SOURCE DATA →

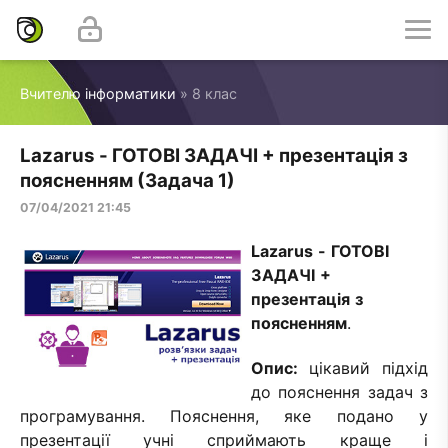
Вчителю інформатики
» 8 клас
Lazarus - ГОТОВІ ЗАДАЧІ + презентація з
поясненням (Задача 1)
07/04/2021 21:45
Lazarus - ГОТОВІ
ЗАДАЧІ +
презентація з
поясненням
.
Опис:
цікавий підхід
до пояснення задач з
програмування. Пояснення, яке подано у
презентації учні сприймають краще і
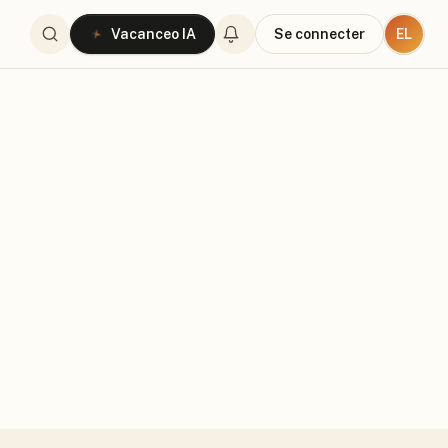
EL
Vacanceo IA
Se connecter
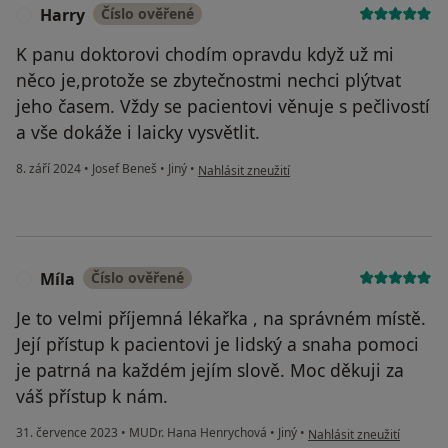
Harry
Číslo ověřené
H
K panu doktorovi chodím opravdu když už mi
něco je,protože se zbytečnostmi nechci plýtvat
jeho časem. Vždy se pacientovi věnuje s pečlivostí
a vše dokáže i laicky vysvětlit.
podle názoru uživatele Harry
8. září 2024
•
Josef Beneš
•
Jiný
•
Nahlásit zneužití
Míla
Číslo ověřené
M
Je to velmi příjemná lékařka , na správném místě.
Její přístup k pacientovi je lidský a snaha pomoci
je patrná na každém jejím slově. Moc děkuji za
váš přístup k nám.
podle názoru uživatele M
31. července 2023
•
MUDr. Hana Henrychová
•
Jiný
•
Nahlásit zneužití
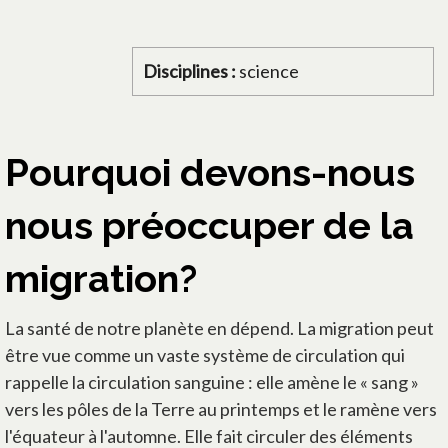
Disciplines :
science
Pourquoi devons-nous
nous préoccuper de la
migration?
La santé de notre planète en dépend. La migration peut
être vue comme un vaste système de circulation qui
rappelle la circulation sanguine : elle amène le « sang »
vers les pôles de la Terre au printemps et le ramène vers
l'équateur à l'automne. Elle fait circuler des éléments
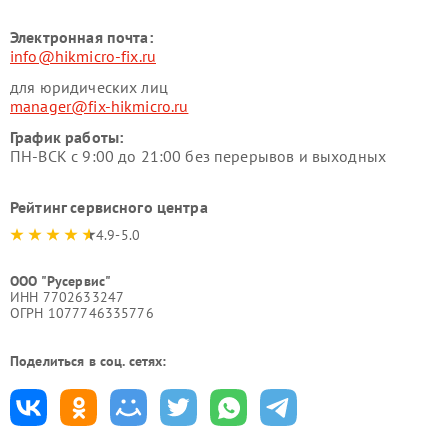
Электронная почта:
info@hikmicro-fix.ru
для юридических лиц
manager@fix-hikmicro.ru
График работы:
ПН-ВСК с 9:00 до 21:00 без перерывов и выходных
Рейтинг сервисного центра
4.9-5.0
ООО "Русервис"
ИНН 7702633247
ОГРН 1077746335776
Поделиться в соц. сетях:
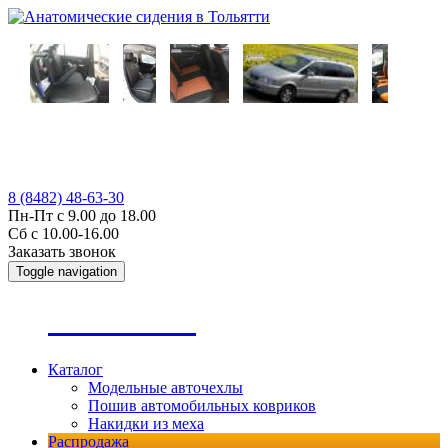
8 (8482) 48-63-30
Пн-Пт с 9.00 до 18.00
Сб с 10.00-16.00
Заказать звонок
Toggle navigation
А
втопошив
Каталог
Модельные авточехлы
Пошив автомобильных ковриков
Накидки из меха
Распродажа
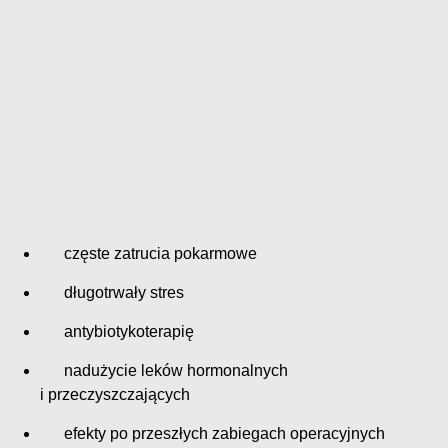
częste zatrucia pokarmowe
długotrwały stres
antybiotykoterapię
nadużycie leków hormonalnych
i przeczyszczających
efekty po przeszłych zabiegach operacyjnych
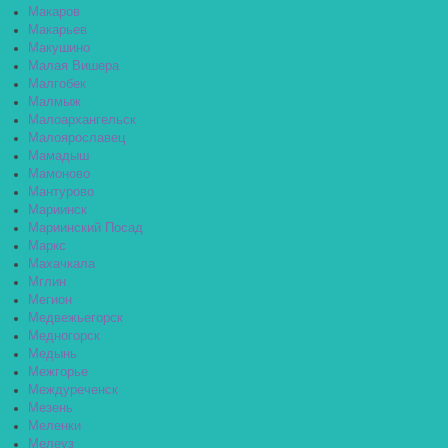
Макаров
Макарьев
Макушино
Малая Вишера
Малгобек
Малмыж
Малоархангельск
Малоярославец
Мамадыш
Мамоново
Мантурово
Мариинск
Мариинский Посад
Маркс
Махачкала
Мглин
Мегион
Медвежьегорск
Медногорск
Медынь
Межгорье
Междуреченск
Мезень
Меленки
Мелеуз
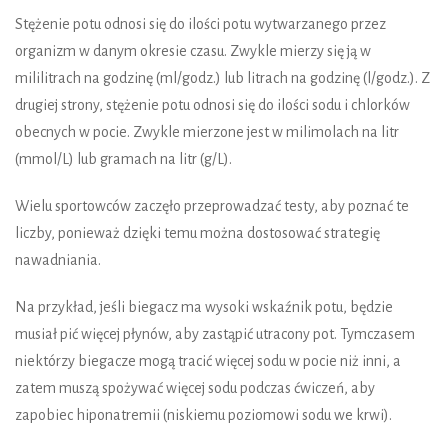
Stężenie potu odnosi się do ilości potu wytwarzanego przez
organizm w danym okresie czasu. Zwykle mierzy się ją w
mililitrach na godzinę (ml/godz.) lub litrach na godzinę (l/godz.). Z
drugiej strony, stężenie potu odnosi się do ilości sodu i chlorków
obecnych w pocie. Zwykle mierzone jest w milimolach na litr
(mmol/L) lub gramach na litr (g/L).
Wielu sportowców zaczęło przeprowadzać testy, aby poznać te
liczby, ponieważ dzięki temu można dostosować strategię
nawadniania.
Na przykład, jeśli biegacz ma wysoki wskaźnik potu, będzie
musiał pić więcej płynów, aby zastąpić utracony pot. Tymczasem
niektórzy biegacze mogą tracić więcej sodu w pocie niż inni, a
zatem muszą spożywać więcej sodu podczas ćwiczeń, aby
zapobiec hiponatremii (niskiemu poziomowi sodu we krwi).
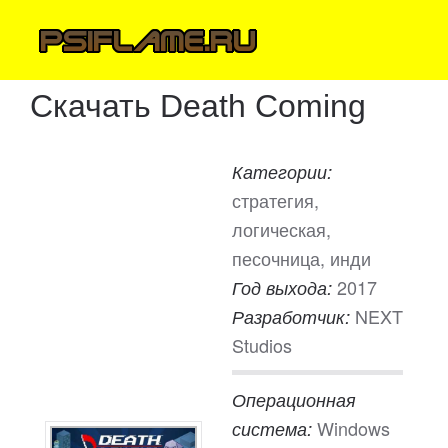
Скачать Death Coming
Категории:
стратегия,
логическая,
песочница, инди
2017
Год выхода:
NEXT
Разработчик:
Studios
Операционная
Windows
система:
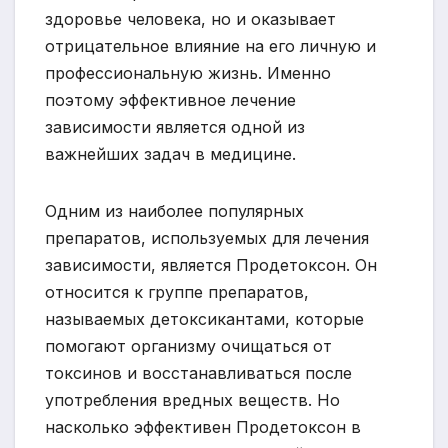
здоровье человека, но и оказывает
отрицательное влияние на его личную и
профессиональную жизнь. Именно
поэтому эффективное лечение
зависимости является одной из
важнейших задач в медицине.
Одним из наиболее популярных
препаратов, используемых для лечения
зависимости, является Продетоксон. Он
относится к группе препаратов,
называемых детоксикантами, которые
помогают организму очищаться от
токсинов и восстанавливаться после
употребления вредных веществ. Но
насколько эффективен Продетоксон в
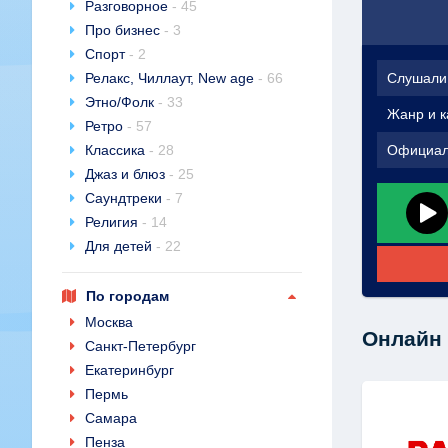
Разговорное
- 45
Про бизнес
- 3
Спорт
- 2
Релакс, Чиллаут, New age
- 66
Слушали
Этно/Фолк
- 33
Жанр и к
Ретро
- 57
Классика
- 28
Официал
Джаз и блюз
- 25
Саундтреки
- 7
Религия
- 14
Для детей
- 22
По городам
Москва
Онлайн 
Санкт-Петербург
Екатеринбург
Пермь
Самара
Пенза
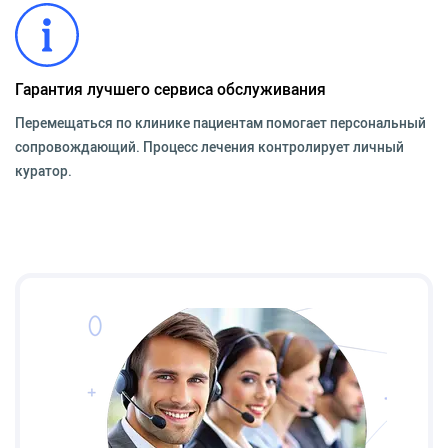
Гарантия лучшего сервиса обслуживания
Перемещаться по клинике пациентам помогает персональный
сопровождающий. Процесс лечения контролирует личный
куратор.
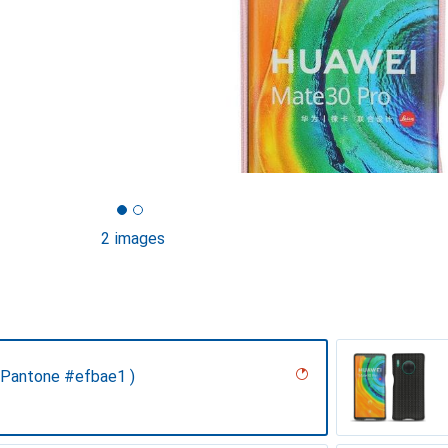
2 images
 Pantone #efbae1 )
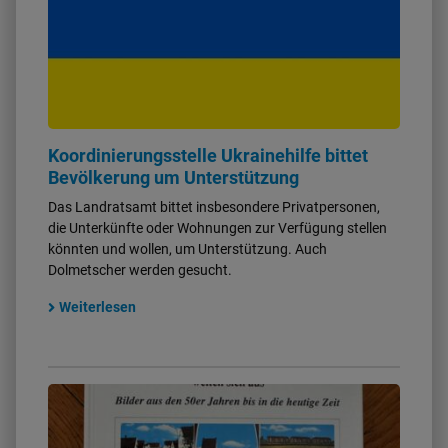
Koordinierungsstelle Ukrainehilfe bittet
Bevölkerung um Unterstützung
Das Landratsamt bittet insbesondere Privatpersonen,
die Unterkünfte oder Wohnungen zur Verfügung stellen
könnten und wollen, um Unterstützung. Auch
Dolmetscher werden gesucht.
Weiterlesen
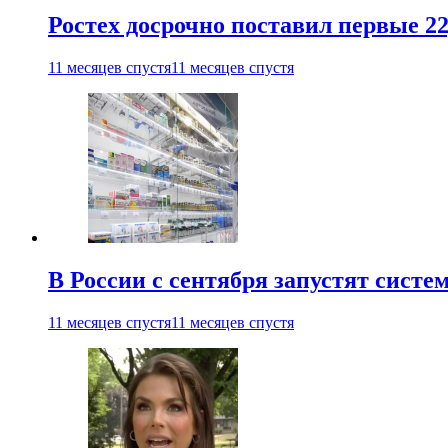
Ростех досрочно поставил первые 2
11 месяцев спустя
11 месяцев спустя
В России с сентября запустят сист
11 месяцев спустя
11 месяцев спустя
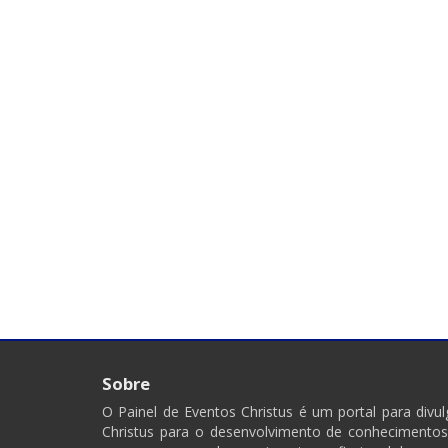
Sobre
O Painel de Eventos Christus é um portal para div
Christus para o desenvolvimento de conhecimentos,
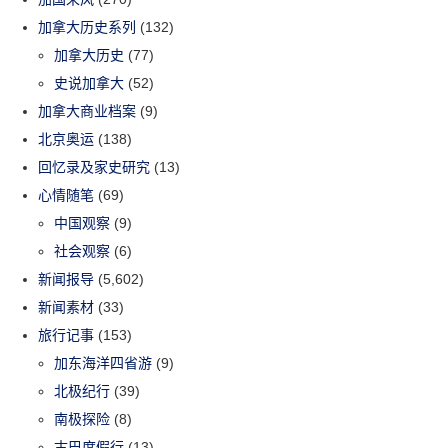
加拿大历史系列
(132)
加拿大历史
(77)
史说加拿大
(52)
加拿大商业档案
(9)
北京奥运
(138)
回忆录及家史研究
(13)
心情随笔
(69)
中国观察
(9)
社会观察
(6)
新闻报导
(5,602)
新闻素材
(33)
旅行记事
(153)
加东海洋四省游
(9)
北极纪行
(39)
南极探险
(8)
古巴度假行
(13)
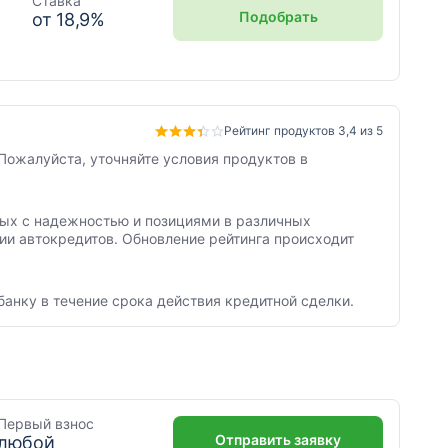
Ставка
Подобрать
от
18,9
%
Рейтинг продуктов 3,4 из 5
Пожалуйста, уточняйте условия продуктов в
нных с надежностью и позициями в различных
ии автокредитов. Обновление рейтинга происходит
банку в течение срока действия кредитной сделки.
Первый взнос
Отправить заявку
любой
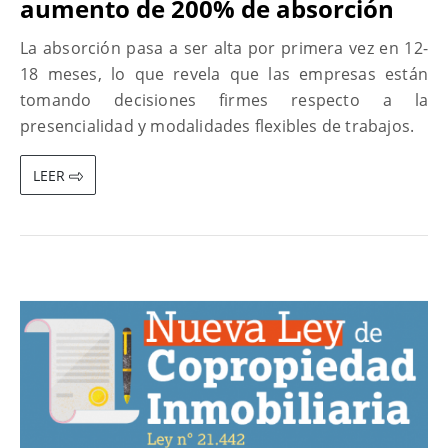
aumento de 200% de absorción
La absorción pasa a ser alta por primera vez en 12-
18 meses, lo que revela que las empresas están
tomando decisiones firmes respecto a la
presencialidad y modalidades flexibles de trabajos.
LEER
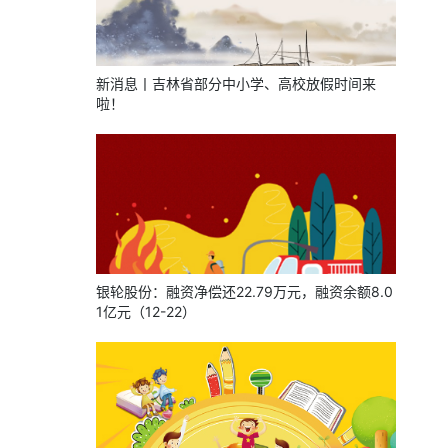
新消息丨吉林省部分中小学、高校放假时间来
啦！
银轮股份：融资净偿还22.79万元，融资余额8.0
1亿元（12-22）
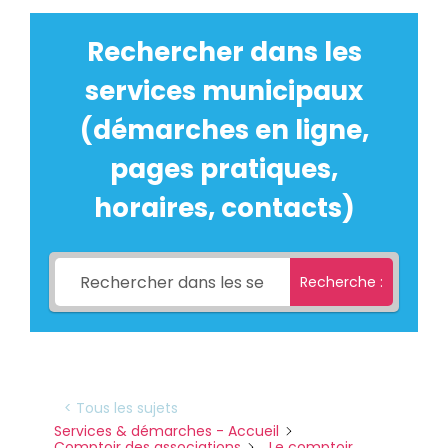
Rechercher dans les
services municipaux
(démarches en ligne,
pages pratiques,
horaires, contacts)
Recherche :
< Tous les sujets
Services & démarches - Accueil
Comptoir des associations
Le comptoir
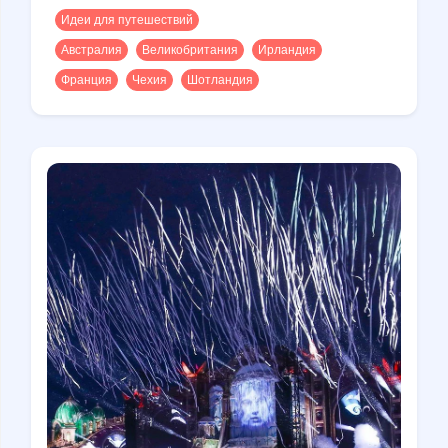
Идеи для путешествий
Австралия
Великобритания
Ирландия
Франция
Чехия
Шотландия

DESCRIPTION OF THE TASK →
From the line with "Christus para o" to the final line of the entries above, reproduce each line exactly and nothing else; the pictures stay out.

OUTPUT FOR THIS TASK →
Christus para o desenvolvimento de conhecimentos,
加拿大历史系列
(132)
加拿大历史
(77)
史说加拿大
(52)
加拿大商业档案
(9)
北京奥运
(138)
回忆录及家史研究
(13)
心情随笔
(69)
中国观察
(9)
社会观察
(6)
新闻报导
(5,602)
新闻素材
(33)
旅行记事
(153)
加东海洋四省游
(9)
北极纪行
(39)
南极探险
(8)
古巴度假行
(13)
Ставка
Подобрать
от
18,9
%
Рейтинг продуктов 3,4 из 5
Пожалуйста, уточняйте условия продуктов в
нных с надежностью и позициями в различных
ии автокредитов. Обновление рейтинга происходит
банку в течение срока действия кредитной сделки.
Первый взнос
Отправить заявку
любой
aumento de 200% de absorción
La absorción pasa a ser alta por primera vez en 12-
18 meses, lo que revela que las empresas están
tomando decisiones firmes respecto a la
presencialidad y modalidades flexibles de trabajos.
LEER
新消息丨吉林省部分中小学、高校放假时间来
啦！
银轮股份：融资净偿还22.79万元，融资余额8.0
1亿元（12-22）
Rechercher dans les
services municipaux
(démarches en ligne,
pages pratiques,
horaires, contacts)
Recherche :
< Tous les sujets
Services & démarches - Accueil
Comptoir des associations
Le comptoir
Идеи для путешествий
Австралия
Великобритания
Ирландия
Франция
Чехия
Шотландия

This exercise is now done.